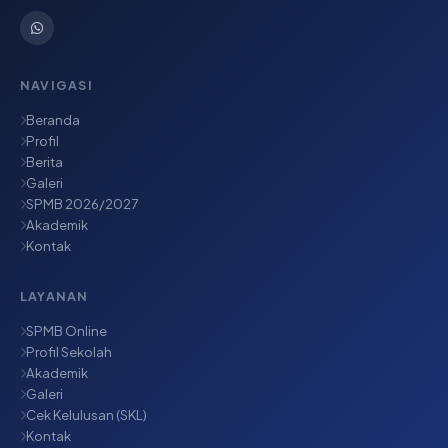
NAVIGASI
Beranda
Profil
Berita
Galeri
SPMB 2026/2027
Akademik
Kontak
LAYANAN
SPMB Online
Profil Sekolah
Akademik
Galeri
Cek Kelulusan (SKL)
Kontak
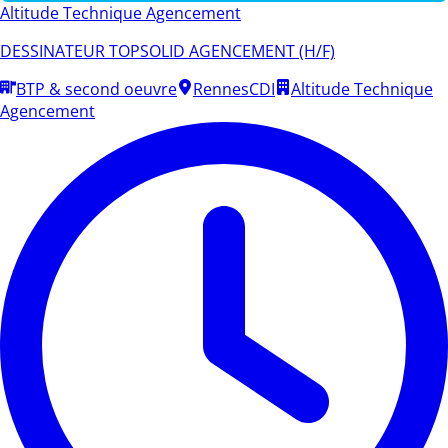
Altitude Technique Agencement
DESSINATEUR TOPSOLID AGENCEMENT (H/F)
BTP & second oeuvre
Rennes
CDI
Altitude Technique
Agencement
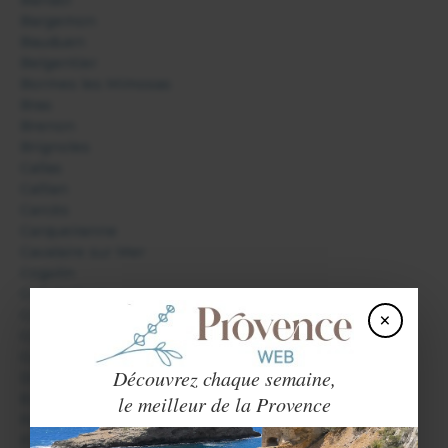
Bandol
Bargemon
Bauduen
Belgentier
Bormes les Mimosas
Bras
Brenon
Brignoles
Callas
Callian
Carcès
Carqueiranne
Cavalaire sur Mer
Cogolin
Collobrières
×
Correns
Cotignac
Cuers
Découvrez chaque semaine,
Draguignan
Evenos
le meilleur de la Provence
Fayence
Flassans sur Issole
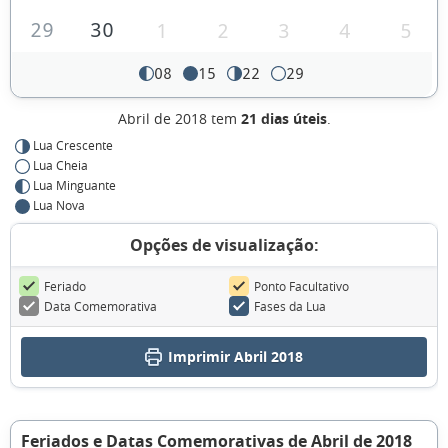
29
30
1
2
3
4
5
08
15
22
29
Abril de 2018 tem
21 dias úteis
.
Lua Crescente
Lua Cheia
Lua Minguante
Lua Nova
Opções de visualização:
Feriado
Ponto Facultativo
Data Comemorativa
Fases da Lua
Imprimir Abril 2018
Feriados e Datas Comemorativas de Abril de 2018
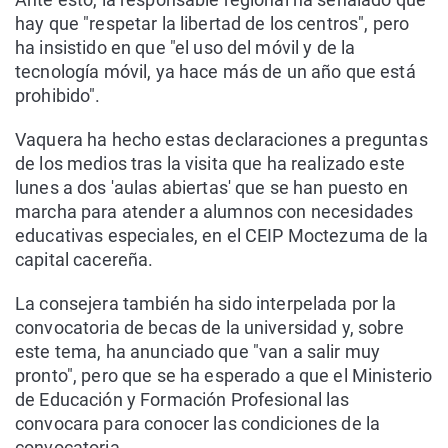
hay que "respetar la libertad de los centros", pero
ha insistido en que "el uso del móvil y de la
tecnología móvil, ya hace más de un año que está
prohibido".
Vaquera ha hecho estas declaraciones a preguntas
de los medios tras la visita que ha realizado este
lunes a dos 'aulas abiertas' que se han puesto en
marcha para atender a alumnos con necesidades
educativas especiales, en el CEIP Moctezuma de la
capital cacereña.
La consejera también ha sido interpelada por la
convocatoria de becas de la universidad y, sobre
este tema, ha anunciado que "van a salir muy
pronto", pero que se ha esperado a que el Ministerio
de Educación y Formación Profesional las
convocara para conocer las condiciones de la
convocatoria.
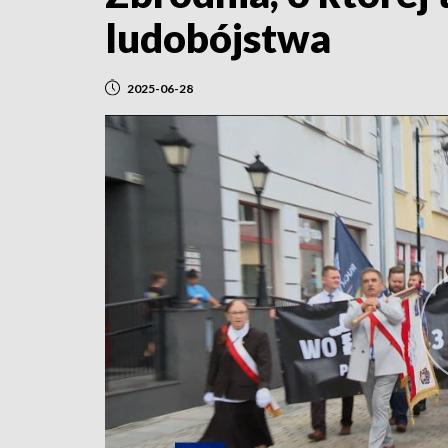
ludobójstwa
2025-06-28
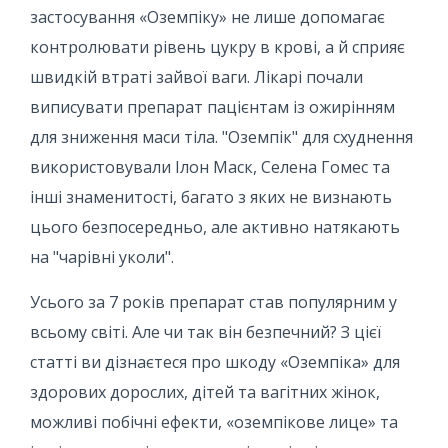
застосування «Оземпіку» не лише допомагає
контролювати рівень цукру в крові, а й сприяє
швидкій втраті зайвої ваги. Лікарі почали
виписувати препарат пацієнтам із ожирінням
для зниження маси тіла. "Оземпік" для схуднення
використовували Ілон Маск, Селена Гомес та
інші знаменитості, багато з яких не визнають
цього безпосередньо, але активно натякають
на "чарівні уколи".
Усього за 7 років препарат став популярним у
всьому світі. Але чи так він безпечний? З цієї
статті ви дізнаєтеся про шкоду «Оземпіка» для
здорових дорослих, дітей та вагітних жінок,
можливі побічні ефекти, «оземпікове лице» та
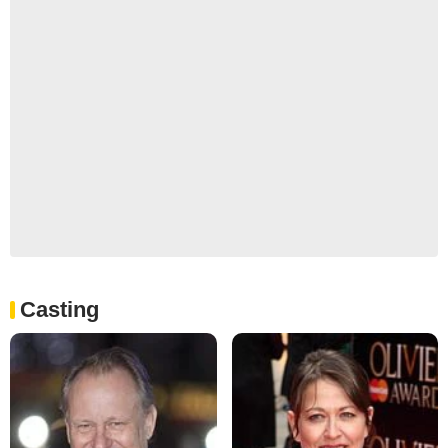
Casting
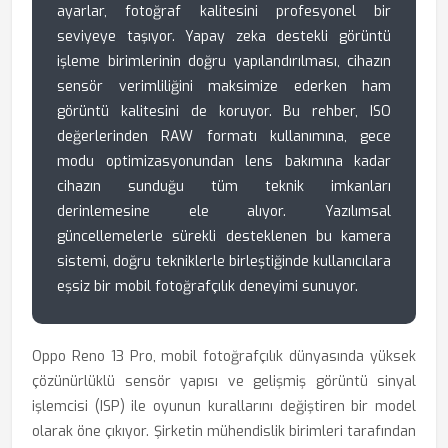
ayarlar, fotoğraf kalitesini profesyonel bir
seviyeye taşıyor. Yapay zeka destekli görüntü
işleme birimlerinin doğru yapılandırılması, cihazın
sensör verimliliğini maksimize ederken ham
görüntü kalitesini de koruyor. Bu rehber, ISO
değerlerinden RAW formatı kullanımına, gece
modu optimizasyonundan lens bakımına kadar
cihazın sunduğu tüm teknik imkanları
derinlemesine ele alıyor. Yazılımsal
güncellemelerle sürekli desteklenen bu kamera
sistemi, doğru tekniklerle birleştiğinde kullanıcılara
eşsiz bir mobil fotoğrafçılık deneyimi sunuyor.
Oppo Reno 13 Pro, mobil fotoğrafçılık dünyasında yüksek
çözünürlüklü sensör yapısı ve gelişmiş görüntü sinyal
işlemcisi (ISP) ile oyunun kurallarını değiştiren bir model
olarak öne çıkıyor. Şirketin mühendislik birimleri tarafından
━━━━━━━━━━
Which lines contain "sensör"? Copy each of them from the listing.

## YOUR SOLUTION
sensör verimliliğini maksimize ederken ham
çözünürlüklü sensör yapısı ve gelişmiş görüntü sinyal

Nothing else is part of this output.